Питер Тиль говорит о провале демократии, почти слово в слово то, что папа писал в 1997-м, писал на полях Корана, что было кощунством, но он говорил, что Коран – это тоже код, который нужно взломать, чтобы понять замысел врага, а враг использует наши святыни против нас. Ник Лэнд цитирует идеи о «выходе из системы», это прямо из записок дяди о «хиджре из современности», исход из времени, как Моисей из Египта, только Моисей знал, куда идёт, а мы бежим в никуда, в пустоту, которую сами же создаём. Кертис Ярвин и его «неореакция» – это калька с теории дяди о «возвращении к сакральной вертикали власти», только у дяди вертикаль шла к Аллаху, а у Ярвина – к CEO, к главному исполнительному директору вселенной, который не существует, как не существовал заговор, который искал дядя.
Они даже не знают, они, эти умные люди из Кремниевой долины, не знают, что их «революционные» идеи были придуманы полубезумным полковником и богословом из Шираза, которые искали заговор там, где его не было, и в процессе создали философию, которую потом присвоили те самые люди, которых они считали врагами, или может быть, это я придумала, что они придумали, может быть, в той детской комнате, где я рисовала схемы, соединяя имена и даты, я создавала не карту заговора, а чертёж будущего, и теперь мир строится по моим детским каракулям, как по blueprint, как по схеме центрифуги, которая разделяет уран на изотопы, а жизнь – на правду и ложь, только где правда, а где ложь, когда ложь становится правдой через двадцать лет?
Вчера Насрин спросила меня о дедушке, я сказала, что он погиб в автокатастрофе, когда мне было пятнадцать, простая случайность, водитель грузовика уснул за рулём, но даже произнося эти слова, я слышала голос дяди: «Случайностей не бывает, Захра-джан, есть только узоры, которые мы ещё не умеем читать», и я читаю эти узоры всю жизнь, как читают ЭКГ умирающего сердца, ища в хаосе ритм, а находя только эхо собственного пульса.
Всё началось не в Фордо, и не в Сарове, где я впервые сыграла в World of Tanks, выбрав немецкий Jagdpanther, охотник на танки, охотник на призраков, охотник на себя. Всё началось в Ширазе, в тот год, когда весна пахла розами и предательством, хотя какое предательство, если никто никого не предавал, просто отец умер, а дядя сошёл с ума, или наоборот, отец сошёл с ума, а дядя умер, или они оба живы в параллельной вселенной, где Хатами проиграл выборы, и история пошла по другому пути, по пути, который они чертили на пыльном ковре.

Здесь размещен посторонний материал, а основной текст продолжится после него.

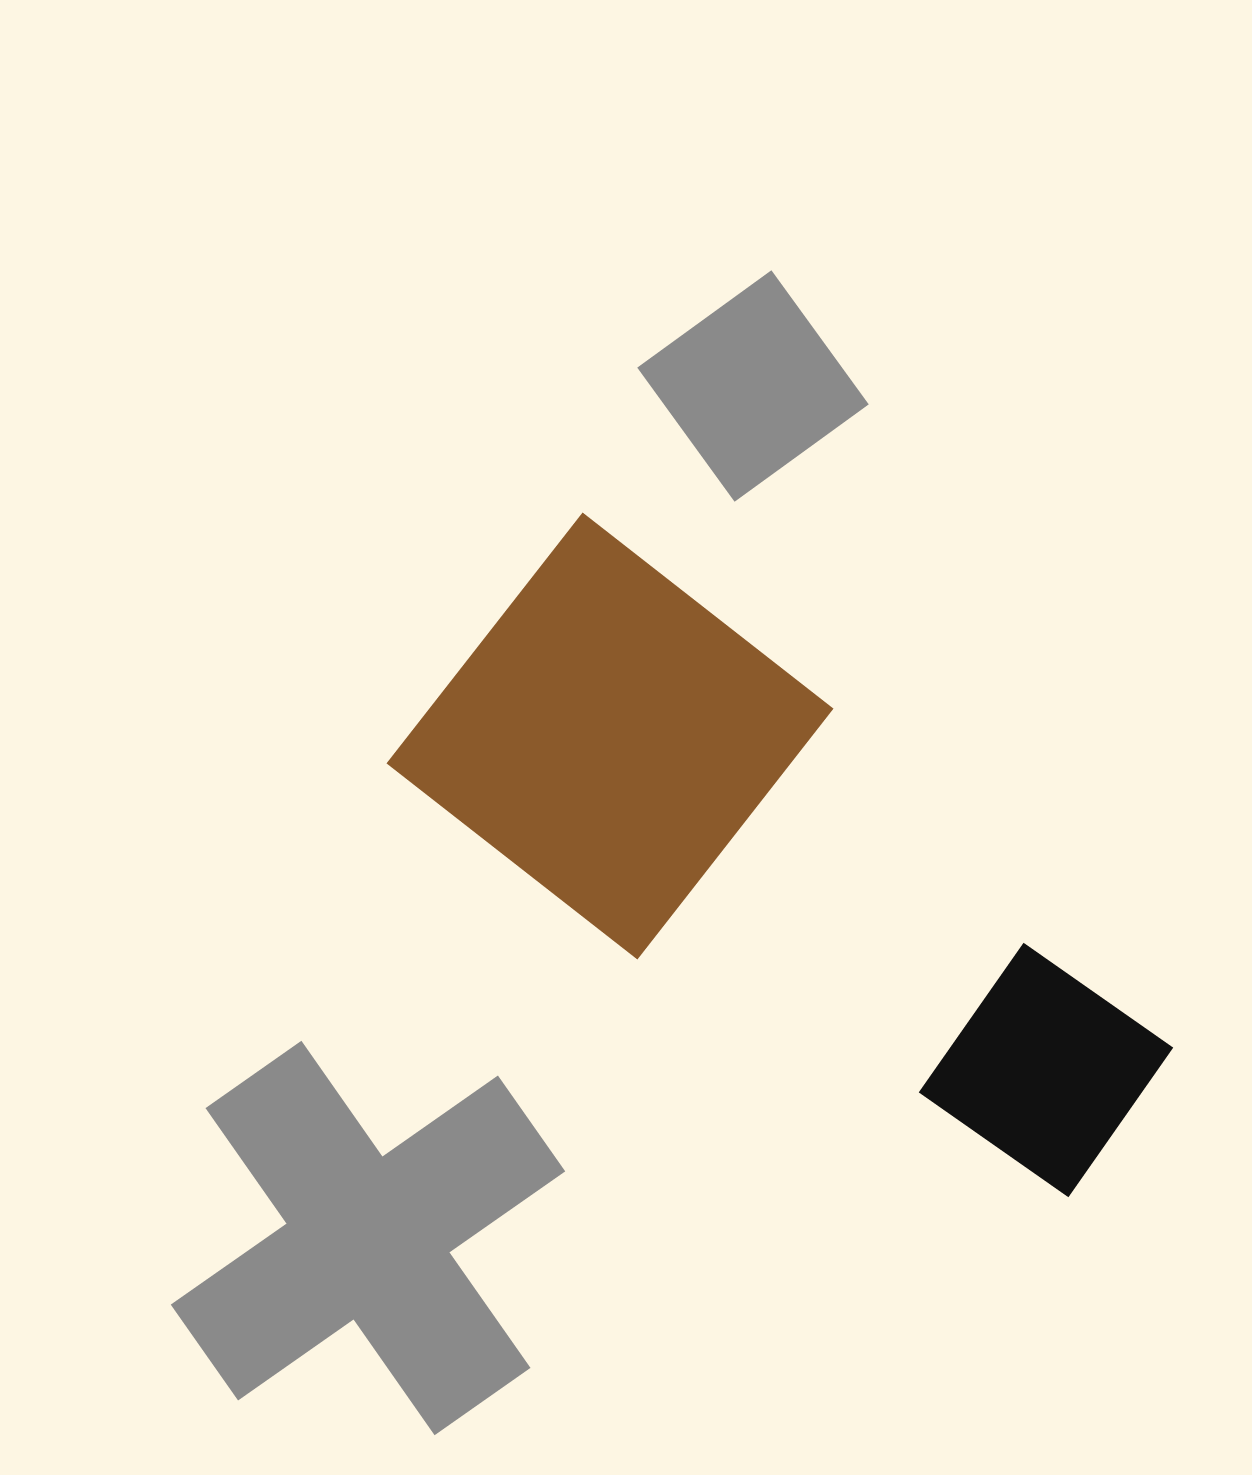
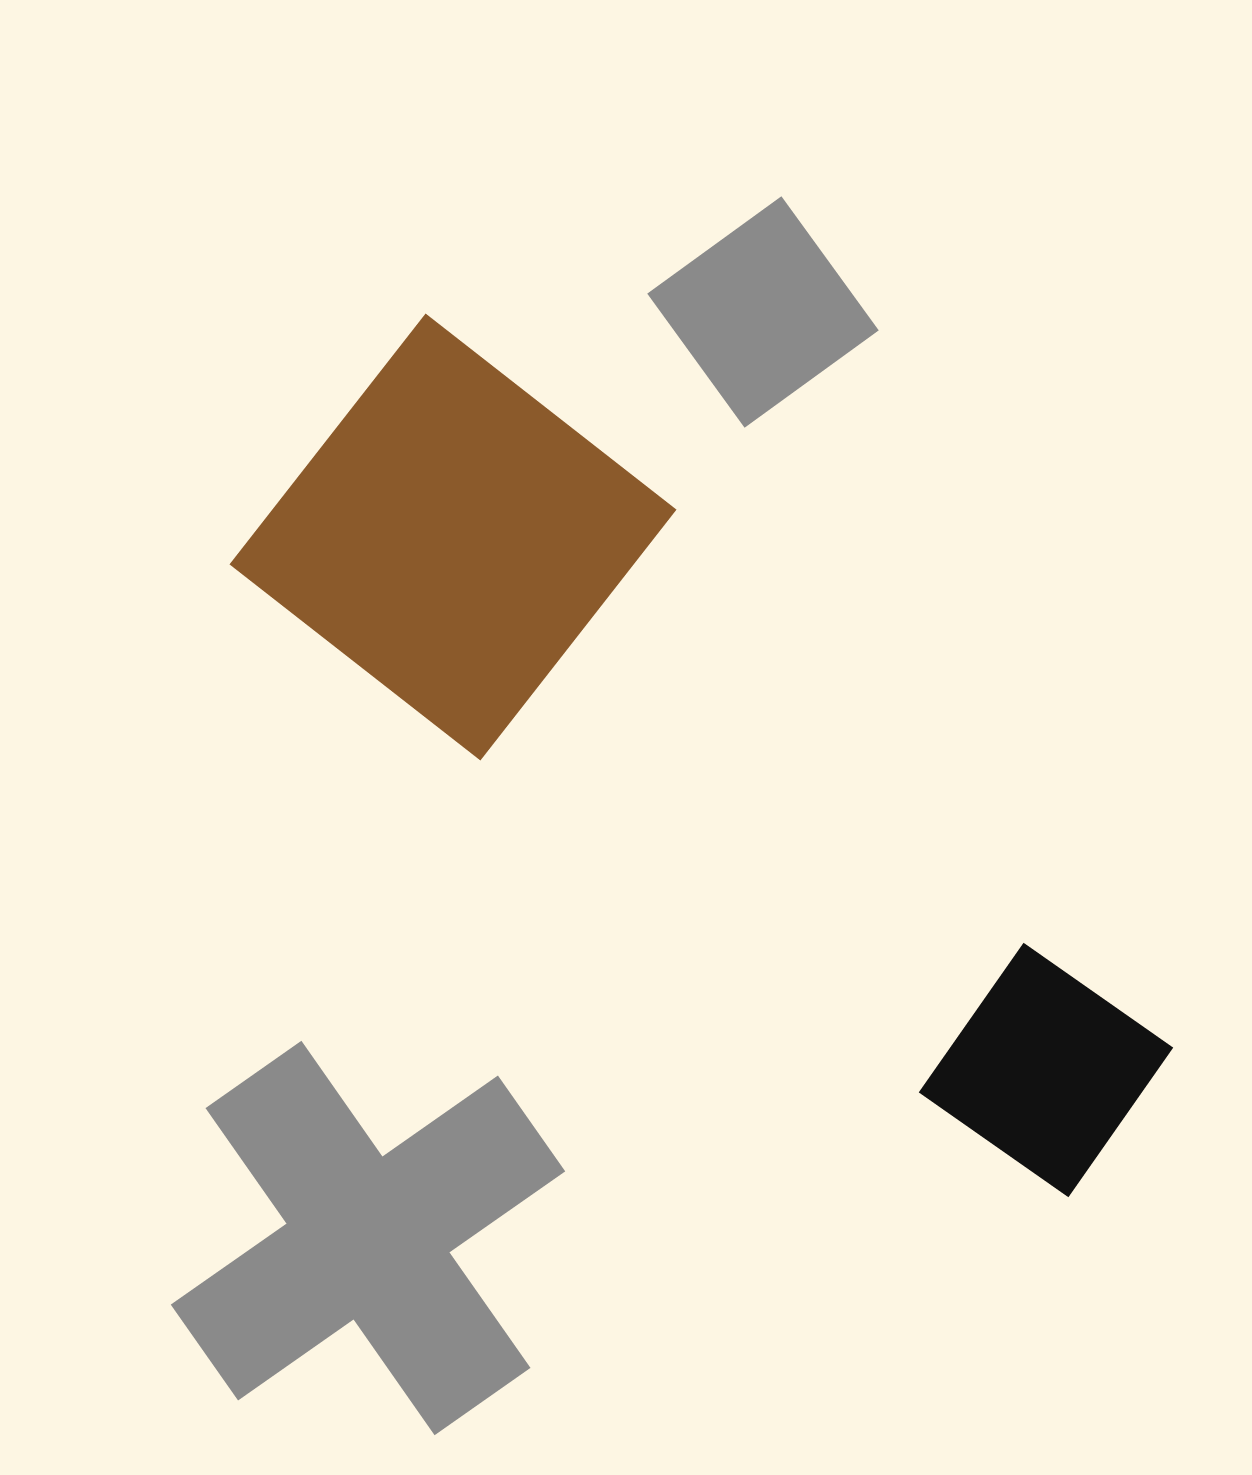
gray square: moved 10 px right, 74 px up
brown square: moved 157 px left, 199 px up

Я была подростком, мне было четырнадцать, или пятнадцать, возраст, когда время течёт не как река, а как мёд, застревая в горле сладкой тошнотой первой любви и первой смерти. Дядя только что вернулся из Тегерана, где консерваторы проиграли выборы, 23 мая 1997 года, 2 хордада 1376 года, даты как координаты в пространстве-времени, точки, где реальность надламывается. Дядя Джавад, да, точно Джавад, сидел в нашей гостиной и раскладывал на ковре вырезки из газет, как пасьянс, в котором каждая карта означала катастрофу, или как периодическую таблицу элементов, где каждый элемент – это способ уничтожить мир.
«Они выиграли, Али, – говорил он моему отцу. – Но это только начало. Настоящая игра впереди».
Я помню, как думала тогда: какая игра? Кто играет? И почему взрослые говорят загадками, как Хафиз в своих газелях, как учитель физики, объясняющий принцип неопределённости Гейзенберга: нельзя одновременно знать положение и скорость частицы, нельзя одновременно знать правду и жить с ней. Нет. Но на самом деле я помню не слова, а запах: розы Шираза, смешанные с запахом дыма от сгоревших газетных вырезок, которые дядя Джавад поджигал, говоря, что истина горит ярче в огне. И я помню, как пепел оседал на ковёр, создавая узоры, которые я позже научилась читать как карты будущего.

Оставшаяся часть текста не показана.